The humanities are not just a collection of departments within the typical college or university — such as philosophy, classics, history and English. They are, in many ways, the foundation of higher education. It is quite possible to imagine a college that doesn’t offer engineering. It is almost impossible to imagine one without English classes.

That’s why it makes people nervous when the number of English majors at the University of Maryland, a public flagship, drops 39 percent over five years. An article upcoming Sunday in The Washington Post Magazine explores how faculty at College Park are mobilizing to reverse that trend.

Context is critical. English is hardly the only major with a dwindling share of students. And U-Md. is just one of many universities grappling with how the humanities can compete for students who are increasingly focused on preparing for careers.

“It’s a concern that we’re all beginning to actively address,” said Cynthia Wall, chair of the English department at the University of Virginia. Like her peers at College Park, Wall said faculty are redoubling efforts to promote English to students (and parents) as a major that provides skills of inherent value in the working world. Strong writers and creative analysts, they say, are always in high demand.

Of course, Wall said, such fields as English are also “essential for the whole human being.” That’s why they are called the humanities. Too often, she said, the public views the choice of a major within a false frame: those that are considered “useful” for careers and those that aren’t.

“I don’t think it’s an either/or,” Wall said. “But it’s being put that way. The onus is on us to remind students, parents — and even more so, the politicians — that it’s not either/or, that what we do is both/and.” Wall, a specialist in 18th century literature, spoke with The Washington Post one day last month before teaching a class on novelist Henry Fielding.

Amanda Bailey, a Shakespeare specialist, taught English at Guilford College and the University of Connecticut before joining the U-Md. faculty. She and her peers have intensified efforts in the past year to recruit students to the subject. What’s her method? Bailey said that she might begin an introductory course with a little joke: “You’ll learn a lot about literature, and by the end of the semester, you’ll all be double majors.” Their first major could be in business or computer science.

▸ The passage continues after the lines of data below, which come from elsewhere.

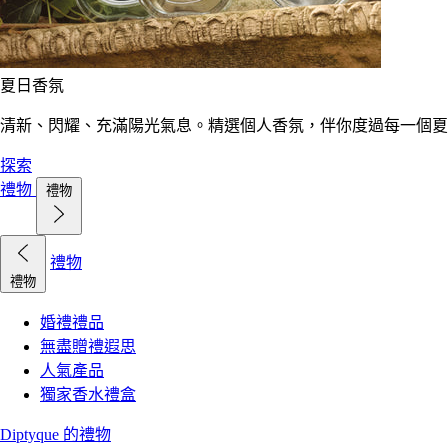
夏日香氛
清新、閃耀、充滿陽光氣息。精選個人香氛，伴你度過每一個夏
探索
禮物
禮物
禮物
禮物
婚禮禮品
無盡贈禮遐思
人氣產品
獨家香水禮盒
Diptyque 的禮物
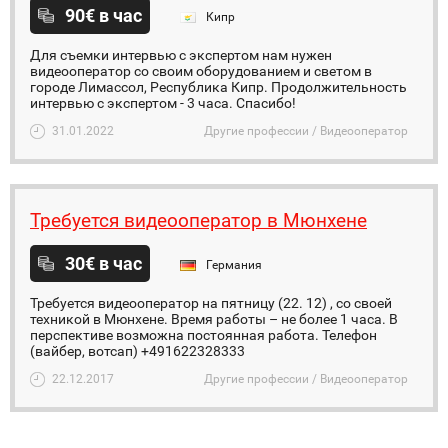
90€ в час
Кипр
Для съемки интервью с экспертом нам нужен
видеооператор со своим оборудованием и светом в
городе Лимассол, Республика Кипр. Продолжительность
интервью с экспертом - 3 часа. Спасибо!
31.01.2022
Другие профессии / Видеооператор
Требуется видеооператор в Мюнхене
30€ в час
Германия
Требуется видеооператор на пятницу (22. 12) , со своей
техникой в Мюнхене. Время работы – не более 1 часа. В
перспективе возможна постоянная работа. Телефон
(вайбер, вотсап) +491622328333
22.12.2017
Другие профессии / Видеооператор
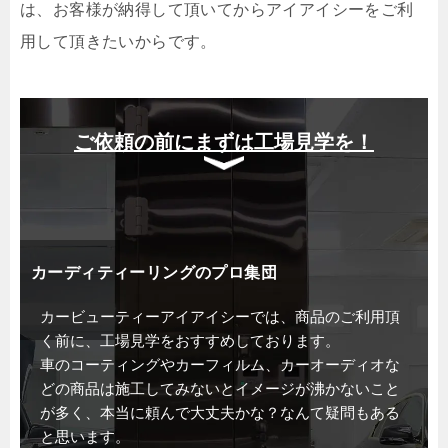
は、お客様が納得して頂いてからアイアイシーをご利
用して頂きたいからです。
ご依頼の前にまずは工場見学を！
カーディティーリングのプロ集団
カービューティーアイアイシーでは、商品のご利用頂
く前に、工場見学をおすすめしております。
車のコーティングやカーフィルム、カーオーディオな
どの商品は施工してみないとイメージが沸かないこと
が多く、本当に頼んで大丈夫かな？なんて疑問もある
と思います。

Their second, she hopes, would be in English.

Bailey said that when she talks up the English major with students, she emphasizes the career possibilities: It could help them in business school, medical school and countless other fields. “What are your plans?” she asks them. “What’s your major right now? Where do you see yourself going?”

She is mindful, of course, that there are countless non-career reasons for majoring in the humanities. But she knows that today’s students are worried about the bottom line after graduation: finding a job. Without a paycheck, she said, no bachelor’s degree in any subject is going to “pay my rent and buy me a gallon of milk.”